FBI and Australian Home Affairs concerned (or confused?) about crypto crime

Updated: May 2

In the last week we have seen both the FBI Director Wray and Australian Minister for Home Affairs raise concerns about the use of cryptocurrency in crime and to finance terrorism.


Permissionless blockchain based cryptocurrencies are of course a terrible way to launder money or finance crime, and these comments reveal more about the education needed at government level than identifying any actual criminal uses of cryptocurrency for which governments should be immediately concerned.


First up, in America on 5 November, during a US Senate Committee On Homeland Security And Governmental Affairs, Senator Mitt Romney said to those present:

I’m not in the Banking Committee.

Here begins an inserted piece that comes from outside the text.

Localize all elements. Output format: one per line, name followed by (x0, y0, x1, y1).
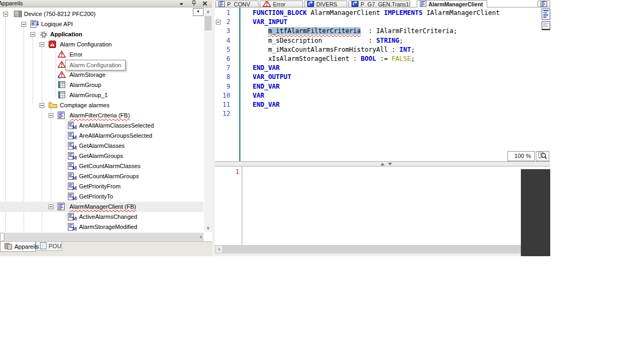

I don’t begin to understand how cryptocurrency works. I would think it is more difficult to carry out your work when we can’t follow the money because the money is hidden from us and wonder whether there should not be some kind of effort taken in our nation to deal with cryptocurrency.... Am I wrong in thinking this is an area we ought to take a look at?

Director Wray said:

Cryptocurrency is already an issue for us and we use tools to follow the money...whether it's cryptocurrency, whether it's default encryption on messages and devices, we are moving in a direction where, if we don't get our act together, ... all the information we need to do our work will be walled off.

Meanwhile in Australia, Minister for Home Affairs, the Hon. Peter Dutton, addressed the "No Money for Terror" conference saying:

The increasing use of digital and crypto-currencies, stored-value cards, online payment systems and crowd-funding platforms provide new channels through which terrorism may be financed.

As data security and privacy become of greater concern to citizens (both in the US and Australia) the inevitable tension between open systems permitting government and regulatory surveillance and closed systems providing privacy and security will continue to grow.


As has been seen in the "Welcome to Video" takedown, the use of the cryptocurrency transaction record analysis alone (instead of active hacking, surveillance etc) makes possible identifying and tracking criminals in ways which were previously impossible.